▸ **DATA TO PROCESS**:

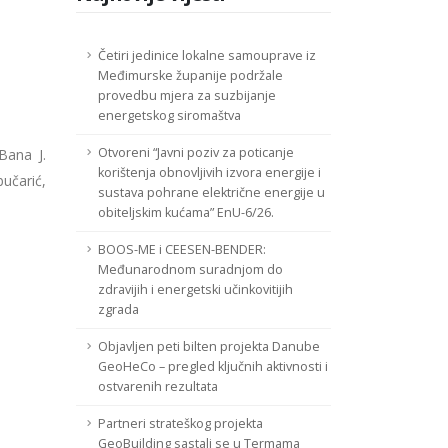
Četiri jedinice lokalne samouprave iz
Međimurske županije podržale
provedbu mjera za suzbijanje
energetskog siromaštva
Otvoreni “Javni poziv za poticanje
Bana J.
korištenja obnovljivih izvora energije i
bučarić,
sustava pohrane električne energije u
obiteljskim kućama” EnU-6/26.
BOOS-ME i CEESEN-BENDER:
Međunarodnom suradnjom do
zdravijih i energetski učinkovitijih
zgrada
Objavljen peti bilten projekta Danube
GeoHeCo – pregled ključnih aktivnosti i
ostvarenih rezultata
Partneri strateškog projekta
GeoBuilding sastali se u Termama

▸ **WORK TO COMPLETE**:
Give back the data exactly. Skip any images.

▸ **ANSWER TO THIS PROBLEM**:
Četiri jedinice lokalne samouprave iz
Međimurske županije podržale
provedbu mjera za suzbijanje
energetskog siromaštva
Otvoreni “Javni poziv za poticanje
Bana J.
korištenja obnovljivih izvora energije i
bučarić,
sustava pohrane električne energije u
obiteljskim kućama” EnU-6/26.
BOOS-ME i CEESEN-BENDER:
Međunarodnom suradnjom do
zdravijih i energetski učinkovitijih
zgrada
Objavljen peti bilten projekta Danube
GeoHeCo – pregled ključnih aktivnosti i
ostvarenih rezultata
Partneri strateškog projekta
GeoBuilding sastali se u Termama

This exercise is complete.